All of these are great questions, that I will help answer in this post.

Why Should Hadoop Customers Be Concerned?

With the financial distress going on at current Hadoop vendors, current customers should start to become concerned, as financial distress, leads to uncertainty. The last thing a customer wants to do, is build a big data infrastructure, on an uncertain Hadoop vendor.

Financial distress, makes companies more prone to pivoting and leaving a domain, or being acquired by other companies.

All we have to do is look back in history for examples.

In terms of acquisitions, tech titans are eager to purchase smaller companies, at a fraction of the price, while quickly shutting them down, in what’s known as acqui-hires.

Yahoo and Apple are well known for closing down companies immediately after purchasing them. Apple shutdown Beats Music, a streaming competitor it purchased for $3 billion dollars.

I myself, have experienced the same insecurity. As a startup entrepreneur, I created an app, on Parse, a mobile-backed-as-a-service (mBaaS) provider. Parse was purchased by Facebook, and shortly after, shutdown due to its failure to generate revenue, leaving users in a desperate search for an alternative.

As you can see, financial distress, is a serious problem, that companies must take into account, when evaluating and building their IT infrastructure.

With the financial distress some Hadoop vendors are experiencing, customers must have a backup plan. Now is the time to start evaluating your current migration, disaster recovery and backup plan, in case your current vendor bows out of enterprise Hadoop gracefully, or is involved in a merger or acquisition.

As New York Times best-selling author Nassim Taleb would say, companies have to prepare for a black swan event when it comes to improbable events.

“Those who believe in the unconditional benefits of past experience should consider this pearl of wisdom allegedly voiced by a famous ship’s captain: But in all my experience, I have never been in any accident… of any sort worth speaking about. I have seen but one vessel in distress in all my years at sea. I never saw a wreck and never have been wrecked nor was I ever in any predicament that threatened to end in disaster of any sort. E. J. Smith, 1907, Captain, RMS Titanic Captain Smith’s ship sank in 1912 in what became the most talked-about shipwreck in history.” ― Nassim Nicholas Taleb, The Black Swan: The Impact of the Highly Improbable

 

Hadoop Migration and Backup Solutions

Maybe after evaluation of your Hadoop vendor’s long-term viability, your company wants to copy your Hadoop clusters to another Hadoop vendor’s clusters.

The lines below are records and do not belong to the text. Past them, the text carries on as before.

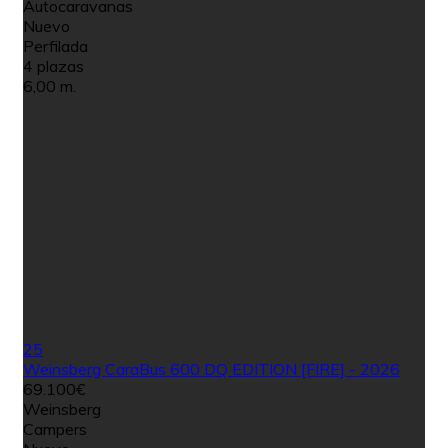
Autocaravanas
Nuevo
Perfilada
4 plazas
6,00 m.
25
Weinsberg CaraBus 600 DQ EDITION [FIRE] - 2026
69.100€
Weinsberg
Campers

Or maybe you still believe in your current vendor as your Hadoop vendor of choice, but would like to create a backup for disaster recovery situations.

Perhaps, you simply want to copy your on-premise Hadoop clusters to the cloud, and vice-versa. How would you go about doing that?

Here are the current options available.

DistCP (Distributed Copy)

Also known as distributed copy, is an open source tool used for large inter/intra cluster copying. This is a tool commonly provided by numerous Hadoop vendors. This tool is created for copying files in a batch schedule format.

The challenges with DistCP is that it operates in a batch schedule mode, not consistent replication (nearly real-time). As a result of being built on MapReduce, it consumes significant cluster resources when copying data. This results in DistCP being scheduled during non-peak usage hours of a business. Outages with DistCP can result in losing an entire day’s data.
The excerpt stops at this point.